Private Health Plans: Managed Care


Managed care health plans (including HMOs, PPOs, and other arrangements) provide health insurance coverage and deliver care through a designated provider network. Most managed care models share three characteristics: limitations on the use of providers, negotiated provider reimbursement, and some form of utilization review.

Managed care insurance products, including health maintenance organizations (HMOs) and preferred-provider organizations (PPOs), generally have more limited physician and hospital networks, as well as more restrictions on service utilization. Some require beneficiaries to obtain prior approval from a primary care provider for most specialist care, while others offer “open access” to specialists without prior approval. A point-of-service plan allows HMO beneficiaries to seek care outside the HMO. Typically, it comes with higher deductibles, copayments, or both and, in some cases, higher premiums. PPOs generally pay physicians on a discounted fee-for-service basis, and consumers have incentives, usually in the form of reduced cost-sharing, to obtain care from participating providers.
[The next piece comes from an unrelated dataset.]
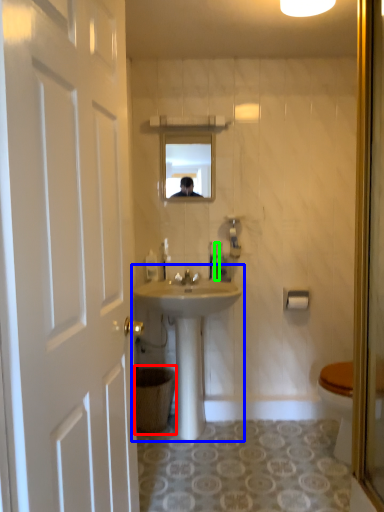 Question: Which object is positioned closest to trash bin/can (highlighted by a red box)? Select from sink (highlighted by a blue box) and toiletries (highlighted by a green box).

Choices:
 (A) sink
 (B) toiletries

Answer: (A) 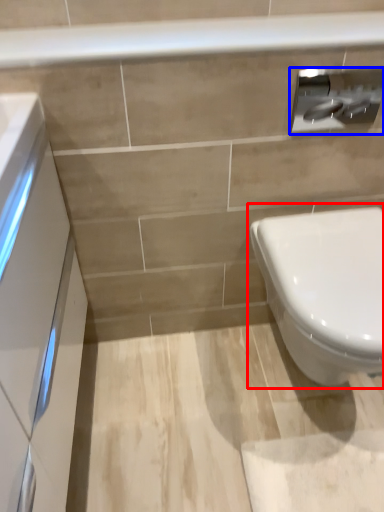 Question: Which object is closer to the camera taking this photo, toilet (highlighted by a red box) or toilet paper (highlighted by a blue box)?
Managed care plans are available in public programs like Medicare, including Medicare Advantage (MA) plans and Medicaid managed care plans. They are also available in many employer-sponsored plans and elsewhere in the private sector. As of 2017, of people with employer-sponsored health coverage, 48 percent of covered workers were enrolled in PPOs, 28 percent in high-deductible health plans, 14 percent in HMOs, 10 percent in point-of-service plans, and less than 1 percent in conventional plans.

In 2017, 33 percent of Medicare beneficiaries were enrolled in MA plans. A growing share of Medicaid beneficiaries were enrolled in managed care plans. This trend is expected to grow. Because states are expanding the population groups eligible for Medicaid services in managed care plans, including beneficiaries who are dually eligible for Medicare and Medicaid, the proportion of beneficiaries in managed care plans will continue to increase.

Regulation and oversight of managed care plans vary considerably across the states, with a patchwork of rules. Some states have adopted a broad set of regulations that address the majority of managed care activities for all models of managed care plans. Other states regulate only one type of managed care plan (e.g., HMOs but not PPOs) or have enacted laws that regulate only a particular aspect of a managed care system, such as utilization review, length of hospital stays, or physician-consumer communications.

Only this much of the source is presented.